(Page layout parsing data)
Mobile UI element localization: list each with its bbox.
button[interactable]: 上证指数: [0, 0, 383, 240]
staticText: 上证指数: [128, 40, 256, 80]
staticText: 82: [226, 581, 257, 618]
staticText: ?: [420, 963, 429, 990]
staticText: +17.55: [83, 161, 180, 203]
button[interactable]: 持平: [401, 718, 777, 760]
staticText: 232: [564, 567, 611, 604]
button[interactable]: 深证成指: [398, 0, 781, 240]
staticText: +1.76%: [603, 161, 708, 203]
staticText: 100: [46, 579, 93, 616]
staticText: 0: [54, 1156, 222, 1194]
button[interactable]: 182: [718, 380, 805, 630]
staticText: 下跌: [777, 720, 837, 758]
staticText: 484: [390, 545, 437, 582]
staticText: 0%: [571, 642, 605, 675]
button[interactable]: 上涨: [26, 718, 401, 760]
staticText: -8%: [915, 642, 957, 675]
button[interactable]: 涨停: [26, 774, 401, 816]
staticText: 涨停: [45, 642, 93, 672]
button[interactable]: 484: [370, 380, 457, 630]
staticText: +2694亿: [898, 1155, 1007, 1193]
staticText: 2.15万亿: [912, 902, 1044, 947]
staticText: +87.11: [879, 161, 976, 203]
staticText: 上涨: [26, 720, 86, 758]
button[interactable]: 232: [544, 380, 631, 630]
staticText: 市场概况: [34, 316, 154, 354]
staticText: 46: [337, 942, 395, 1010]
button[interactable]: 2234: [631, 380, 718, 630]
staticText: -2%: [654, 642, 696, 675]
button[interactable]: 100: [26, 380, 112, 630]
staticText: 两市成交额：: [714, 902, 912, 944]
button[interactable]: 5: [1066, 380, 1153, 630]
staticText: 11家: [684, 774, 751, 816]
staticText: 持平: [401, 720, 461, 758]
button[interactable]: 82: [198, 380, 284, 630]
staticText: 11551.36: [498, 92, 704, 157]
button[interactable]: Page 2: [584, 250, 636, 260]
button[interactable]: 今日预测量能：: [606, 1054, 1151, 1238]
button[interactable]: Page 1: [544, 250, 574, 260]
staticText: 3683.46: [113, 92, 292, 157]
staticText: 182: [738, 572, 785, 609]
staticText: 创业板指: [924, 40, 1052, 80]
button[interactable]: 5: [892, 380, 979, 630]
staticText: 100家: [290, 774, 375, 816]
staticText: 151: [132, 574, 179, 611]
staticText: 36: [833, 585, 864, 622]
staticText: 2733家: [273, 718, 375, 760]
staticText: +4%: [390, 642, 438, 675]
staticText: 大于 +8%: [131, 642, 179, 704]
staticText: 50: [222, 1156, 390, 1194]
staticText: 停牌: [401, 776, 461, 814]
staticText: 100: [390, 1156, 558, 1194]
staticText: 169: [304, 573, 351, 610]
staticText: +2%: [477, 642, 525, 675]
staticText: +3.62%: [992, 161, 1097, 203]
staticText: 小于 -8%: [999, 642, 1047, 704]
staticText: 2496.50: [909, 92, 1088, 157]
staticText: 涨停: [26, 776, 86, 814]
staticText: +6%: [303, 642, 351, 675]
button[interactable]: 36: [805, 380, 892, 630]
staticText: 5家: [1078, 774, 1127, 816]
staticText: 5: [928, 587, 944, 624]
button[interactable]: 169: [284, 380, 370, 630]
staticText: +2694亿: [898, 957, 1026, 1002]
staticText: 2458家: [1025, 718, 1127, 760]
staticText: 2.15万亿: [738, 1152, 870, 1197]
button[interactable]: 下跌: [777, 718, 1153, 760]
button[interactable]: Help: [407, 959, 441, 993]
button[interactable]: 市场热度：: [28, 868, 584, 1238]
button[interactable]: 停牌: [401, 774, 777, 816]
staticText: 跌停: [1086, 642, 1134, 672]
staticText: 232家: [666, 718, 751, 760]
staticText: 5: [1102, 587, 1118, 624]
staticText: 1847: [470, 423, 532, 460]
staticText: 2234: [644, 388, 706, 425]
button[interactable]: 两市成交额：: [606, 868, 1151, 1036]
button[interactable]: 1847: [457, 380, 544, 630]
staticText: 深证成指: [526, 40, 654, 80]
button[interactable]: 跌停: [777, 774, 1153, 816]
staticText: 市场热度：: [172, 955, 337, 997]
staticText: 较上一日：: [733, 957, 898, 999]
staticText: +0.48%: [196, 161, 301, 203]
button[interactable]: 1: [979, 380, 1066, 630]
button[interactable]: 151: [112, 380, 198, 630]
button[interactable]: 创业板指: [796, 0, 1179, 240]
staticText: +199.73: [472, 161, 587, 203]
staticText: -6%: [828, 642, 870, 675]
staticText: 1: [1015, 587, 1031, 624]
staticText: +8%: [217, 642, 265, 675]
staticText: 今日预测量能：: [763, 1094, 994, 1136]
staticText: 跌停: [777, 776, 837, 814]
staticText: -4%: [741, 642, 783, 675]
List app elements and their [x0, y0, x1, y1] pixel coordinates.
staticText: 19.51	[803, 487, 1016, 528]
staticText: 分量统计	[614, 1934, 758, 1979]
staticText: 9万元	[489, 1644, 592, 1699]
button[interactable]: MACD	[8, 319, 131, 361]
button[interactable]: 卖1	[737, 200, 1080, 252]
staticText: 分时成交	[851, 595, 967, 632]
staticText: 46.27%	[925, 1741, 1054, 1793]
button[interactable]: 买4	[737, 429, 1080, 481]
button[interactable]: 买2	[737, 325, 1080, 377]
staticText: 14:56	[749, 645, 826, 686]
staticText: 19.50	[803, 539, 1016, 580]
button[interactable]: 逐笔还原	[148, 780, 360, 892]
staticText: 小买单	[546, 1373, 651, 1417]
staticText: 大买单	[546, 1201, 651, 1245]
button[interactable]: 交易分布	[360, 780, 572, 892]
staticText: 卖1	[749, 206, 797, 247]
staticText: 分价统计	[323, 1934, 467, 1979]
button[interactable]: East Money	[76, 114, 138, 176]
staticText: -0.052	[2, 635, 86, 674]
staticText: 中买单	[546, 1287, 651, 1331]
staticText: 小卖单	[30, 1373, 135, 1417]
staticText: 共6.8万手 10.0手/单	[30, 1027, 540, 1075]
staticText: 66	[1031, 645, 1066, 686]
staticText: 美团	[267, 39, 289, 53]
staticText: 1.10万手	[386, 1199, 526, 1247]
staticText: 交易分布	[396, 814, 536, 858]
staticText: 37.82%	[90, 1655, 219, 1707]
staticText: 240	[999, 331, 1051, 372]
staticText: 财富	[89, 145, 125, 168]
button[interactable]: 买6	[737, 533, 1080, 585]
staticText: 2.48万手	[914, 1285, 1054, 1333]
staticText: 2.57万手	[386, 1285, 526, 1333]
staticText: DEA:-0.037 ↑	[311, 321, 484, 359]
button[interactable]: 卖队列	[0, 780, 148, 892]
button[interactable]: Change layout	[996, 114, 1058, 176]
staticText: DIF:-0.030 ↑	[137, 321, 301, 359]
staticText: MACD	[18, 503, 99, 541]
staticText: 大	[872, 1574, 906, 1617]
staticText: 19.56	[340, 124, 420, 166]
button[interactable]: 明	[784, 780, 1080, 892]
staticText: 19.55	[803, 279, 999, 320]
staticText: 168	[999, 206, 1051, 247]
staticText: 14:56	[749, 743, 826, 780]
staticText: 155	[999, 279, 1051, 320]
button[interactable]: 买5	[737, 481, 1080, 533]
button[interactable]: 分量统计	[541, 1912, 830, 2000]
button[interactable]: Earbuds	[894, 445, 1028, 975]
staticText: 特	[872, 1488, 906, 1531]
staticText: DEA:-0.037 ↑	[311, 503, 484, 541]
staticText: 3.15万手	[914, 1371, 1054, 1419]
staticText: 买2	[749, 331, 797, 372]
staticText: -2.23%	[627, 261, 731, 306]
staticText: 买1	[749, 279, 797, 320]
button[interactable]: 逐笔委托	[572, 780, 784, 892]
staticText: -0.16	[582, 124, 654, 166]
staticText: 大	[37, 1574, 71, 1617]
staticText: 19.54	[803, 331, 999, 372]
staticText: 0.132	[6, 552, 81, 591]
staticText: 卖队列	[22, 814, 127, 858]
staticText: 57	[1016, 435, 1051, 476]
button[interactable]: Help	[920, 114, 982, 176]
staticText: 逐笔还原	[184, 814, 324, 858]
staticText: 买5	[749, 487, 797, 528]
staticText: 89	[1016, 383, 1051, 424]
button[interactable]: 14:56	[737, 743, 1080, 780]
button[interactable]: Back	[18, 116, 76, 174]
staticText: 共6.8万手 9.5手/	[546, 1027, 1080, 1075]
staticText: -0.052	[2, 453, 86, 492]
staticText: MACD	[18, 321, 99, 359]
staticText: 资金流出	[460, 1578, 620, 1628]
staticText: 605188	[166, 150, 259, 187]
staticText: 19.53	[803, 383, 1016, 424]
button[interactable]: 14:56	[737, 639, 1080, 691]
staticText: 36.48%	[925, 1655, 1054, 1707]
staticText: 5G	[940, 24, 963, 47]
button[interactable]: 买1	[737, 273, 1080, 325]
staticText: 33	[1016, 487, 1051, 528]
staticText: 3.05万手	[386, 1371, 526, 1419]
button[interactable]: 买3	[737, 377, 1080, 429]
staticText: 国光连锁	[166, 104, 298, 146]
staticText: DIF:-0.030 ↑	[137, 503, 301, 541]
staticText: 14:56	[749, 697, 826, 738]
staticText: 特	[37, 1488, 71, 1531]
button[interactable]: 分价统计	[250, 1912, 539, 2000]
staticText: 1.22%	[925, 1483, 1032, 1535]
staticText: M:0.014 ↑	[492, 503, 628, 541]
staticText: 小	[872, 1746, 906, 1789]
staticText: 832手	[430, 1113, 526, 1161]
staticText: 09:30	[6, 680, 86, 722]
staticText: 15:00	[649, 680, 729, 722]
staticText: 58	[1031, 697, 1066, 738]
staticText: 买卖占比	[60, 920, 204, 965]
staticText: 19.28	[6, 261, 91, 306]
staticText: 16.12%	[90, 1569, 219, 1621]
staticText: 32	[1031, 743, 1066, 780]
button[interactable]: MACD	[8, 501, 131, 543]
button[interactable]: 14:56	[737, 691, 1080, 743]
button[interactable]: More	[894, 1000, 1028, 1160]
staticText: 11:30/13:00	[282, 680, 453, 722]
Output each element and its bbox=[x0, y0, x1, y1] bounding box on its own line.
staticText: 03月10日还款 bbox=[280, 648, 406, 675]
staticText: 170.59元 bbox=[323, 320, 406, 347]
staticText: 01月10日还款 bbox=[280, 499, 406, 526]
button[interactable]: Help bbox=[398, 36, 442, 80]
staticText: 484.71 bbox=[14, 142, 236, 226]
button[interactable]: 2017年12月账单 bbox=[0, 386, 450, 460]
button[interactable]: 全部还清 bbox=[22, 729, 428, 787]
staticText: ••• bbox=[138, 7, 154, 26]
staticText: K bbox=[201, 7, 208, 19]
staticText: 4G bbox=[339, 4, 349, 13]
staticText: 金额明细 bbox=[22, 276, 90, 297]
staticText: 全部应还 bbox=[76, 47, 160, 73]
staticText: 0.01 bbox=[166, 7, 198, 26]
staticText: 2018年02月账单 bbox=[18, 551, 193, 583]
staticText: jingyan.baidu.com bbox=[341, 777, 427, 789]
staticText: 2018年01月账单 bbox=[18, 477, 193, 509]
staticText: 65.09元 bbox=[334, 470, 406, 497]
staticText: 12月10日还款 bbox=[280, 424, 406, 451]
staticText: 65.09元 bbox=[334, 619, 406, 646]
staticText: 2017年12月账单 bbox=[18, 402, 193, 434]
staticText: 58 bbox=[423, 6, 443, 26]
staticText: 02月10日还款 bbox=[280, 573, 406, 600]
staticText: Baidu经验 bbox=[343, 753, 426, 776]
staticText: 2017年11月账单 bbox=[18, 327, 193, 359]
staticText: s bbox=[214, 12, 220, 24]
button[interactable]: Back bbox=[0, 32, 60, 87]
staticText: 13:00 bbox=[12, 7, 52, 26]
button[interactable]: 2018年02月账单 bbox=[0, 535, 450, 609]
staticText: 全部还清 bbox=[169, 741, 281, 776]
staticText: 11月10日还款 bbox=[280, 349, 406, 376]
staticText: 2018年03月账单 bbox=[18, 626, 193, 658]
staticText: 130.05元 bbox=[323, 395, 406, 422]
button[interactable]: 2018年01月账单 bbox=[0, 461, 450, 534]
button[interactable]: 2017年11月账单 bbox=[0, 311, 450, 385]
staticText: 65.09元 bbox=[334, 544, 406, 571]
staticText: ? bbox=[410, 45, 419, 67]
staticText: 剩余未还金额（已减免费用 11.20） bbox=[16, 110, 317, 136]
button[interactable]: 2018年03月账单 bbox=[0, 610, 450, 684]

• [Task description]: The answer must be a single number: how many lines in the records above contain the word "市场热度".

• [Result of this exercise]: 2